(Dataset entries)
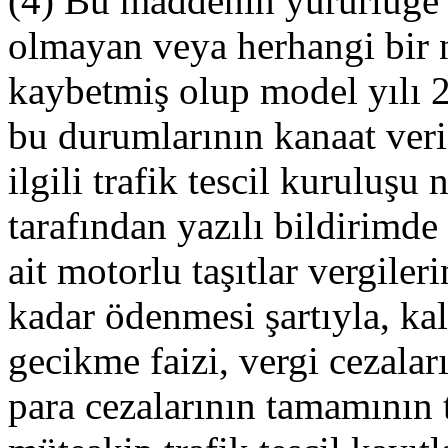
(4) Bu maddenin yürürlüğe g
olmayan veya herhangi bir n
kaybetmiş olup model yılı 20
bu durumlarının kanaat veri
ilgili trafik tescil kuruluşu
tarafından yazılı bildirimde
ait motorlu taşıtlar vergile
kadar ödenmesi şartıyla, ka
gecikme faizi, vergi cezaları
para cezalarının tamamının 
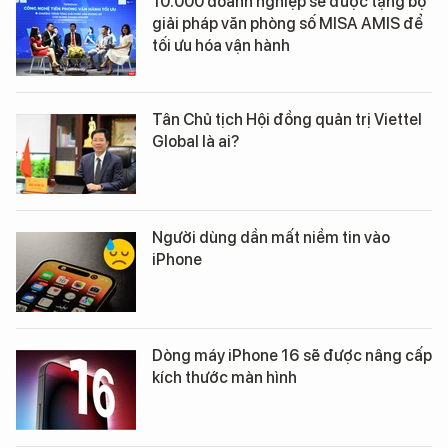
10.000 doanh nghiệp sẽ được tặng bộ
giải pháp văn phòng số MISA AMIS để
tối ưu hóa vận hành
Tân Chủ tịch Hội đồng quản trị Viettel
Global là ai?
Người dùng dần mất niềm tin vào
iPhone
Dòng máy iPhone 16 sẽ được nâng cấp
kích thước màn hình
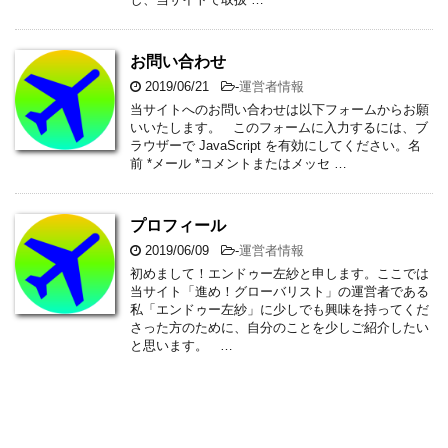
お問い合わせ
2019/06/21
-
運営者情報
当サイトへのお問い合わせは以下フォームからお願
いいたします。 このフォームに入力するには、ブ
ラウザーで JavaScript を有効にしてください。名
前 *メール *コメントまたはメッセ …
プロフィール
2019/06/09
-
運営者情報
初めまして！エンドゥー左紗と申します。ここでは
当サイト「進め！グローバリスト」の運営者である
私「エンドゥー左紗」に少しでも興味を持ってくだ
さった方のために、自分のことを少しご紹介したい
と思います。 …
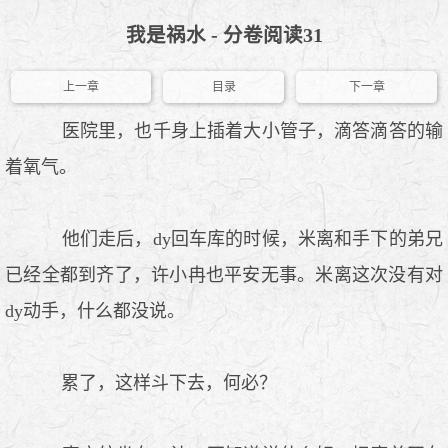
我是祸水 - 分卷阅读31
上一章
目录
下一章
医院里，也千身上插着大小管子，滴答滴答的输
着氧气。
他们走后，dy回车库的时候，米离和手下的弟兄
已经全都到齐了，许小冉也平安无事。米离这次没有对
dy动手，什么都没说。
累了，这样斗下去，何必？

• Problem details
Work through the data and report how many of its lines hold the word "được", giving only the figure.

• Answer to this exercise
2